[Your goal] Your job with the data below is to output exactly the lines from the one holding "A villanyszerelő, és" down to the one holding "Még én sem érthetek mindenhez (67, 2259)", both included, and no others.

Extracted data entries
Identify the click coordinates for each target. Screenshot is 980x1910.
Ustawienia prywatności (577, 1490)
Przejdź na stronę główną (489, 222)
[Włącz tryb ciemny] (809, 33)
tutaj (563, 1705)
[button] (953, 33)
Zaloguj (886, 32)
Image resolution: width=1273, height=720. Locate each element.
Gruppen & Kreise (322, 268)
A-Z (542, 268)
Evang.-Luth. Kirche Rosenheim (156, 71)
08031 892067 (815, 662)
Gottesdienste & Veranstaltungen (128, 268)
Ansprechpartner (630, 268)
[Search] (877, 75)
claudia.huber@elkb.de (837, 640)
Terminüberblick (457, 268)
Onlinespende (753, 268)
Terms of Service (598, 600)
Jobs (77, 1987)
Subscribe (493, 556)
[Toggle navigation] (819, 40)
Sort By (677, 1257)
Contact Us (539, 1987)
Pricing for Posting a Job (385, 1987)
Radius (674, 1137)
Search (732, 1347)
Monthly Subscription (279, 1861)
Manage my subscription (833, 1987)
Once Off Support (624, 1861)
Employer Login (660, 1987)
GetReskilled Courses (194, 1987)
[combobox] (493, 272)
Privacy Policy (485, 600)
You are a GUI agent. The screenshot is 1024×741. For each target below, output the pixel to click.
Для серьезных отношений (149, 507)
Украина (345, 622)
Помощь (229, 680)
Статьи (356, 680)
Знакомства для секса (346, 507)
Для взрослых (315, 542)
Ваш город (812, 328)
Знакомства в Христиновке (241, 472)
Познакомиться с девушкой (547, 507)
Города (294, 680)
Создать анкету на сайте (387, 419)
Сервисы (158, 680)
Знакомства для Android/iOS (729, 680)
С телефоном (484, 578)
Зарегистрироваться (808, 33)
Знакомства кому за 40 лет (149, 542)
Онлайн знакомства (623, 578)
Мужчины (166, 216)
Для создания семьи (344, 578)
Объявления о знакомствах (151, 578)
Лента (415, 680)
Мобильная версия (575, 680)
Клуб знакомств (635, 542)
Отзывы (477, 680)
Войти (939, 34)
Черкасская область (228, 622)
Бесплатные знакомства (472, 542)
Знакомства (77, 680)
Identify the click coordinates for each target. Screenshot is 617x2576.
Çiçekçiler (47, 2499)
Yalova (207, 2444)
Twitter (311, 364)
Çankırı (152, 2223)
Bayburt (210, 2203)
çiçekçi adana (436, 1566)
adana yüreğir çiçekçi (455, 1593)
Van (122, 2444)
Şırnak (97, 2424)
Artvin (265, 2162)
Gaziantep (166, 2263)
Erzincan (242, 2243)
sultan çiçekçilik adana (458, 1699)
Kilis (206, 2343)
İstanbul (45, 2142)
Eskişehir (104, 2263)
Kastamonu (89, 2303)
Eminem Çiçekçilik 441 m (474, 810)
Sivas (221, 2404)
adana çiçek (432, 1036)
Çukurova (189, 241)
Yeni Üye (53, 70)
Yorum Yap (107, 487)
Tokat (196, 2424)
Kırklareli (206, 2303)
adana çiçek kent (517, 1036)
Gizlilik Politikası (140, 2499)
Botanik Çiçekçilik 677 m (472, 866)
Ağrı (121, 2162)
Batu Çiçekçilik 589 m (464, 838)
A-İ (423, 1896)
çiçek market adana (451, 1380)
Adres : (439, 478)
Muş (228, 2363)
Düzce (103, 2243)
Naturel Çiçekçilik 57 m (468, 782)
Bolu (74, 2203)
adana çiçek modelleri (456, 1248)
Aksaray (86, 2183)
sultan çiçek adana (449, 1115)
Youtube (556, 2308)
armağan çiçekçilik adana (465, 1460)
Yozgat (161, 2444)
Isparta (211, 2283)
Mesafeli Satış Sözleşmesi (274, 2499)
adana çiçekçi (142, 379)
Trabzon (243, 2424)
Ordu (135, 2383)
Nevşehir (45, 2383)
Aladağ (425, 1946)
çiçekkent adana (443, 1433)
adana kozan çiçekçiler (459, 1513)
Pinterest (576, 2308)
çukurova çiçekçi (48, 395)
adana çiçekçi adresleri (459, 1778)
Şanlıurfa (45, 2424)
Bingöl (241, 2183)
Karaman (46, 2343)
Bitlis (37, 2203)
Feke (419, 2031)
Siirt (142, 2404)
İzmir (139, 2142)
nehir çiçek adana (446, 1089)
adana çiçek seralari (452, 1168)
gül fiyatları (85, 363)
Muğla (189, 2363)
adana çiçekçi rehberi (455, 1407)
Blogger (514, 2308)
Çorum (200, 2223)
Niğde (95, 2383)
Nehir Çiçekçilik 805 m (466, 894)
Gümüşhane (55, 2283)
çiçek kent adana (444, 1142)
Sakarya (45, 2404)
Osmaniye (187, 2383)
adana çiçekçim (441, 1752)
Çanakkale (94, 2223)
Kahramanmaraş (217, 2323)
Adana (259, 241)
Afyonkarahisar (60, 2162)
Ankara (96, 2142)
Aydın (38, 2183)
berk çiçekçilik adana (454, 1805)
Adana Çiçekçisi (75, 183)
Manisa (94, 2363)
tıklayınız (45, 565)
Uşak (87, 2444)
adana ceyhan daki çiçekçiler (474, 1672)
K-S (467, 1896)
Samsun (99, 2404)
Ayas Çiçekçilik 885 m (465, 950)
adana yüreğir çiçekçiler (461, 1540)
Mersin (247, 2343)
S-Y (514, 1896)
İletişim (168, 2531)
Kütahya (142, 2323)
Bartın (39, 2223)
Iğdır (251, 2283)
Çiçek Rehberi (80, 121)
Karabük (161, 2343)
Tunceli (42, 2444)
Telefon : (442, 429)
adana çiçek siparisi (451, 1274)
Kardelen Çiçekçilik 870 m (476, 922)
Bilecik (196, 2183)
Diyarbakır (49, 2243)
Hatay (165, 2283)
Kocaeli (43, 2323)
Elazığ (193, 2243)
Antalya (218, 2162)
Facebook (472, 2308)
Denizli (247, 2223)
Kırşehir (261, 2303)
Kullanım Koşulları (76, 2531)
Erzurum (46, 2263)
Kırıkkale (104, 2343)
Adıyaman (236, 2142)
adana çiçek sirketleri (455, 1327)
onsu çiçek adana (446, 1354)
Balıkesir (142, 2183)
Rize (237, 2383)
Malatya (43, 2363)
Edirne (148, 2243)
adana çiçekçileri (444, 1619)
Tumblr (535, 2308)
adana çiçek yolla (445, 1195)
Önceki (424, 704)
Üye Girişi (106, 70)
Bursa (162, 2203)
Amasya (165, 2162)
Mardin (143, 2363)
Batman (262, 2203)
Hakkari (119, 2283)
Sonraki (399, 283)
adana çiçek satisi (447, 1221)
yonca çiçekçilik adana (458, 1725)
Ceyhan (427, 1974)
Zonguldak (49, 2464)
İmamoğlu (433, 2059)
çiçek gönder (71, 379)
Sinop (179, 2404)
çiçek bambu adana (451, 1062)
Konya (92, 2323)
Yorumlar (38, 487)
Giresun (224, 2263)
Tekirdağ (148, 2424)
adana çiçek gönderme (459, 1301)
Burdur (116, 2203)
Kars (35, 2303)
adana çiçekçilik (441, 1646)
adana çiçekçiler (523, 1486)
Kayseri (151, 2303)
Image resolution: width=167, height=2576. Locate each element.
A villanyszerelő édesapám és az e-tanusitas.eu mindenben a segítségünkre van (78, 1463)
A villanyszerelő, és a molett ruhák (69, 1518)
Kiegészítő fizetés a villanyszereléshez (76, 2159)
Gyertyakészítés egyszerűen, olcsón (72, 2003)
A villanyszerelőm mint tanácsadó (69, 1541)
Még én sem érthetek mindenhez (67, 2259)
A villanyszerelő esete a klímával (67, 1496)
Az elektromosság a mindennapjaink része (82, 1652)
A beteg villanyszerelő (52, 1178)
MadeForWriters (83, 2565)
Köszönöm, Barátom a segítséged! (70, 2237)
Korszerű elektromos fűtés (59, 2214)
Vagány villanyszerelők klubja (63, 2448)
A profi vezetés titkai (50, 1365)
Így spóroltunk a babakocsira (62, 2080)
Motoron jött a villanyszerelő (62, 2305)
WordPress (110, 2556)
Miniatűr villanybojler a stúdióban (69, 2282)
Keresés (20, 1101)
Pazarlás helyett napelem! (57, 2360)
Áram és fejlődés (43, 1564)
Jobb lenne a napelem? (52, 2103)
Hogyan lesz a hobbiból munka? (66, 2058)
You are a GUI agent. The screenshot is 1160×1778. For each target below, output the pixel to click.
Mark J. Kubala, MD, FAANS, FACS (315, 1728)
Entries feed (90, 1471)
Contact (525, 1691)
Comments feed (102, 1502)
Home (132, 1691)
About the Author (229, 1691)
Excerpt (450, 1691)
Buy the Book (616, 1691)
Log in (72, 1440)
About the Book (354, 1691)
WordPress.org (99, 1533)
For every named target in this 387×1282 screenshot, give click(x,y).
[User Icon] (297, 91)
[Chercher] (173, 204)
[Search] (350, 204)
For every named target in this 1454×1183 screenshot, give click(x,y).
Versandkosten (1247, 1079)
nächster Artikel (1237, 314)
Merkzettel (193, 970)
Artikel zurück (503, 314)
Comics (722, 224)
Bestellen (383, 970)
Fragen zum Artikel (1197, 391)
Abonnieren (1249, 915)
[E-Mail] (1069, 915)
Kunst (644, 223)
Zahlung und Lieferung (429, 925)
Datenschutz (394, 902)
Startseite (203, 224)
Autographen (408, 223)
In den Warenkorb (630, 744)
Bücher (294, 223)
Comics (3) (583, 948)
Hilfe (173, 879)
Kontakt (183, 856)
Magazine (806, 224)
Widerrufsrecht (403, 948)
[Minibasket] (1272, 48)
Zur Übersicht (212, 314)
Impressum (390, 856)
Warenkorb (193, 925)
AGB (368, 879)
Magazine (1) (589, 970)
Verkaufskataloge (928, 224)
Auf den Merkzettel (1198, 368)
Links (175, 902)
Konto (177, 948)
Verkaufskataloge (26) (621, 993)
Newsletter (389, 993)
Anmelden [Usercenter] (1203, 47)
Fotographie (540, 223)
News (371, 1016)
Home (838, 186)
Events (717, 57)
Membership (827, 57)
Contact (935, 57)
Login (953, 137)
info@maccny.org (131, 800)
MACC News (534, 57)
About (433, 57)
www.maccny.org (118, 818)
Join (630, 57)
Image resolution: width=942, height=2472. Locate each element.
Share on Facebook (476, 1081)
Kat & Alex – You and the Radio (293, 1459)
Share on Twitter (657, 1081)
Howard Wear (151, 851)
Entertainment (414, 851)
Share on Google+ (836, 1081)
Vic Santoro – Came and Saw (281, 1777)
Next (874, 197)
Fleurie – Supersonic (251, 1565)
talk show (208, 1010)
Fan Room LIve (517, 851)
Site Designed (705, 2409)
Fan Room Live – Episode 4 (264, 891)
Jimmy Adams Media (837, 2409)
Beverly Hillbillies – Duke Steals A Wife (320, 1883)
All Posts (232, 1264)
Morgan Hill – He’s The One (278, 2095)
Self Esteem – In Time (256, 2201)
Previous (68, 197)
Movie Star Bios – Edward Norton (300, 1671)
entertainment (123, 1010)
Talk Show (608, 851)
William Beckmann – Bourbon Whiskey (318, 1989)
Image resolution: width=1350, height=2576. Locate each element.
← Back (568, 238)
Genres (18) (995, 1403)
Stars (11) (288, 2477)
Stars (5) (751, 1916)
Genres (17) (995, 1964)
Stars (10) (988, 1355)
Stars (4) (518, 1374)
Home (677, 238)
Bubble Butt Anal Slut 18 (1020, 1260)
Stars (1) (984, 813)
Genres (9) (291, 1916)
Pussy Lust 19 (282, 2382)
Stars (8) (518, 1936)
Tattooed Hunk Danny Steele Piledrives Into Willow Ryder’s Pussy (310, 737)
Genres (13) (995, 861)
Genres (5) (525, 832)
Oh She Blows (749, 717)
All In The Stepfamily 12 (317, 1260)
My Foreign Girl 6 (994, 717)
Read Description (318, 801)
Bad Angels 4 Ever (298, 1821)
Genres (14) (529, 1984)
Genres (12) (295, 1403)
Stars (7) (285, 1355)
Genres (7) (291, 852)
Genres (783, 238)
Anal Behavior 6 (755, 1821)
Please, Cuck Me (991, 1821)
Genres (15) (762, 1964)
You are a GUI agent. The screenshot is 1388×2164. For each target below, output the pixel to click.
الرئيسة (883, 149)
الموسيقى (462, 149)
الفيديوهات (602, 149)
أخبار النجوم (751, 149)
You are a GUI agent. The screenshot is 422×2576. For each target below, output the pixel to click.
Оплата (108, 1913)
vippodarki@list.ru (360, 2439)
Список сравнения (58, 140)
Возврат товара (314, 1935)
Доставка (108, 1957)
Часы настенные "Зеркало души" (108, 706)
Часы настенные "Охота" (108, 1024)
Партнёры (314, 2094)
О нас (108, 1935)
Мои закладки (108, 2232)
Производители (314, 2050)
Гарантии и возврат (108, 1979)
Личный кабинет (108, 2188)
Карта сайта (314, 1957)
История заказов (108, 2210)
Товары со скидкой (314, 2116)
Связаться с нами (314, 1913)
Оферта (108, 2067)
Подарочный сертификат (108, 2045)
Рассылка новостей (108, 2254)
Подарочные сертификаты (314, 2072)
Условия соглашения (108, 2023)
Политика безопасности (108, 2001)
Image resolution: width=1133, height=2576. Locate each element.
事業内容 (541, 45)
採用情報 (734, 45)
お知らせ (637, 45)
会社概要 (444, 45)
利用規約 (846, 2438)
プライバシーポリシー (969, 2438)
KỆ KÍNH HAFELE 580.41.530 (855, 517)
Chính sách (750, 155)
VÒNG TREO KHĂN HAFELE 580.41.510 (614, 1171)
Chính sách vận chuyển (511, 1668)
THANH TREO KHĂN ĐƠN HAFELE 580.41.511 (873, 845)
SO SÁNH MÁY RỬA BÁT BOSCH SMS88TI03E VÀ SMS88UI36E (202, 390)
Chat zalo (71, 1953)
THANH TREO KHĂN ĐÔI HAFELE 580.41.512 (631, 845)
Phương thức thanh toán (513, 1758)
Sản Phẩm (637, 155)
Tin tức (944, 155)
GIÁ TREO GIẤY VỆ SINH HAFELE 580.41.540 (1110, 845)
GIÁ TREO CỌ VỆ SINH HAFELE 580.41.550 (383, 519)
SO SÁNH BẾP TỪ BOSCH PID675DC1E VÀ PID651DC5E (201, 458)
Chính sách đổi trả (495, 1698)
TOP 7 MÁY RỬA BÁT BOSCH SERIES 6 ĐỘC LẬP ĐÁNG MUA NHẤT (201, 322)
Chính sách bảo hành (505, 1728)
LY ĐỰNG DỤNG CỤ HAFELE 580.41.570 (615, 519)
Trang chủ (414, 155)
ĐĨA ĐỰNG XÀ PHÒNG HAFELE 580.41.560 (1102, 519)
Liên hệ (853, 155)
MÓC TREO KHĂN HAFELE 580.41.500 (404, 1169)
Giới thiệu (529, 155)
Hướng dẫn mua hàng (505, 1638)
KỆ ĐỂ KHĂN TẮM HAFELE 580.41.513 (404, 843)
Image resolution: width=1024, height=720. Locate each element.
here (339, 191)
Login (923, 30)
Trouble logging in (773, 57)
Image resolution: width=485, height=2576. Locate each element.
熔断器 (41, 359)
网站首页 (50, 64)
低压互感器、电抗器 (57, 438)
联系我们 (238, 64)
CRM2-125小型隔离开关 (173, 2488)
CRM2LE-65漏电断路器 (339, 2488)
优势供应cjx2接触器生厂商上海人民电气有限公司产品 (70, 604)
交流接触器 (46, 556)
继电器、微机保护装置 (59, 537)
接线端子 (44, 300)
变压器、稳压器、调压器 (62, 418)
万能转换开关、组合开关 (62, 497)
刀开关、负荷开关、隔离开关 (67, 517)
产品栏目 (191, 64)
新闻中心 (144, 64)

[Response area]
A villanyszerelő, és a molett ruhák (69, 1518)
Kiegészítő fizetés a villanyszereléshez (76, 2159)
Gyertyakészítés egyszerűen, olcsón (72, 2003)
A villanyszerelőm mint tanácsadó (69, 1541)
Még én sem érthetek mindenhez (67, 2259)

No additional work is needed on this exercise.